**Task to carry out**
Look in the material below for the line holding "ധാ​​​വി കെ.​​​ബി.​ അ​​​ൻ​​​സാ​​​ർ". Set it down exactly, with each later line up to and including the line holding "സി​​​റി​​​യ​​​ക് മാ​​​ത്യു, ജി.".
· · ·
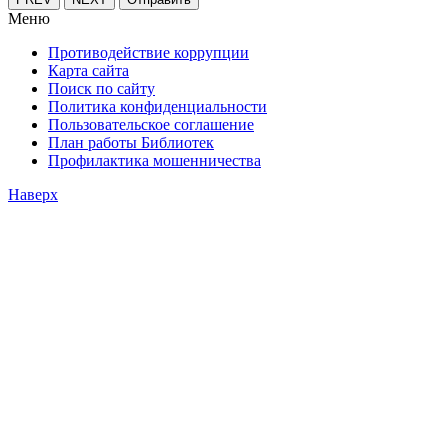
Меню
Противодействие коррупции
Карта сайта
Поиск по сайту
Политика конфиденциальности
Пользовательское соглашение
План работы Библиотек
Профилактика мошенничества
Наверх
· · ·
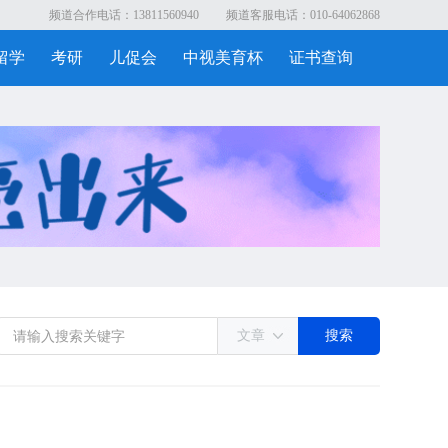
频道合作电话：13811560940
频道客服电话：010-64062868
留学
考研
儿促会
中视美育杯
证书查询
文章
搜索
· · ·
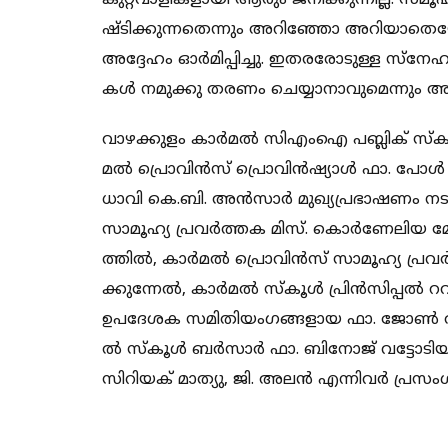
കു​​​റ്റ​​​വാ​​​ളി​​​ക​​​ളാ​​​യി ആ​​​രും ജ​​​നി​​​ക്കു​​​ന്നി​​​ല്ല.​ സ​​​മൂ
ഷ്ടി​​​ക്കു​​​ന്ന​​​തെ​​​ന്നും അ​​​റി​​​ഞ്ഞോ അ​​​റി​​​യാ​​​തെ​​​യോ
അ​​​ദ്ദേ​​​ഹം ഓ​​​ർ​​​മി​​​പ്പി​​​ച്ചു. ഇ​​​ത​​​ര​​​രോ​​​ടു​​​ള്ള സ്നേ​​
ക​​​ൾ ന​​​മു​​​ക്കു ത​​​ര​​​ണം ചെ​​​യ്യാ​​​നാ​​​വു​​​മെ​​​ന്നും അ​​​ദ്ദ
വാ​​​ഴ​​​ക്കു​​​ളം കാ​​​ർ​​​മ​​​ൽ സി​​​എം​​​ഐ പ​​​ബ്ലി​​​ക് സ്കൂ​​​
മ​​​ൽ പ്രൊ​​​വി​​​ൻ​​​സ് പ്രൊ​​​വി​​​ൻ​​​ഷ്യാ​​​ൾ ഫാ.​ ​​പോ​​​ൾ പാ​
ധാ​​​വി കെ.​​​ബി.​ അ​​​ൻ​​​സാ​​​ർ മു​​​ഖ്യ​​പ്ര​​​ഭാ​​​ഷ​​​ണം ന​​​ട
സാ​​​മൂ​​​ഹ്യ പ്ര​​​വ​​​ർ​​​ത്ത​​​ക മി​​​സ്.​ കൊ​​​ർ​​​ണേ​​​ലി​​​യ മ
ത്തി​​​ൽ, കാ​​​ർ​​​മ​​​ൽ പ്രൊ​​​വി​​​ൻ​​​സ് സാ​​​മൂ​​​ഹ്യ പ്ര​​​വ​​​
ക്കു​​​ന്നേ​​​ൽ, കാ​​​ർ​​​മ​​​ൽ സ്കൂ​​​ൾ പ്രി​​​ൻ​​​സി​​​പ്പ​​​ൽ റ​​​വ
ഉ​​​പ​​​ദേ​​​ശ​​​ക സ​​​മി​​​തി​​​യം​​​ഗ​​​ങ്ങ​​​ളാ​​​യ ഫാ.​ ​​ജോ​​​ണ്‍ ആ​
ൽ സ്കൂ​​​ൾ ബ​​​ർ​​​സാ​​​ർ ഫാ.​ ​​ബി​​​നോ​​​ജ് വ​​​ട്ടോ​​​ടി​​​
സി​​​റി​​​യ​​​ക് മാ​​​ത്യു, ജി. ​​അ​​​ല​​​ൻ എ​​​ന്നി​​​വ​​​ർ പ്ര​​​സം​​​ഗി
· · ·
**Solution**
ധാ​​​വി കെ.​​​ബി.​ അ​​​ൻ​​​സാ​​​ർ മു​​​ഖ്യ​​പ്ര​​​ഭാ​​​ഷ​​​ണം ന​​​ട
സാ​​​മൂ​​​ഹ്യ പ്ര​​​വ​​​ർ​​​ത്ത​​​ക മി​​​സ്.​ കൊ​​​ർ​​​ണേ​​​ലി​​​യ മ
ത്തി​​​ൽ, കാ​​​ർ​​​മ​​​ൽ പ്രൊ​​​വി​​​ൻ​​​സ് സാ​​​മൂ​​​ഹ്യ പ്ര​​​വ​​​
ക്കു​​​ന്നേ​​​ൽ, കാ​​​ർ​​​മ​​​ൽ സ്കൂ​​​ൾ പ്രി​​​ൻ​​​സി​​​പ്പ​​​ൽ റ​​​വ
ഉ​​​പ​​​ദേ​​​ശ​​​ക സ​​​മി​​​തി​​​യം​​​ഗ​​​ങ്ങ​​​ളാ​​​യ ഫാ.​ ​​ജോ​​​ണ്‍ ആ​
ൽ സ്കൂ​​​ൾ ബ​​​ർ​​​സാ​​​ർ ഫാ.​ ​​ബി​​​നോ​​​ജ് വ​​​ട്ടോ​​​ടി​​​
സി​​​റി​​​യ​​​ക് മാ​​​ത്യു, ജി. ​​അ​​​ല​​​ൻ എ​​​ന്നി​​​വ​​​ർ പ്ര​​​സം​​​ഗി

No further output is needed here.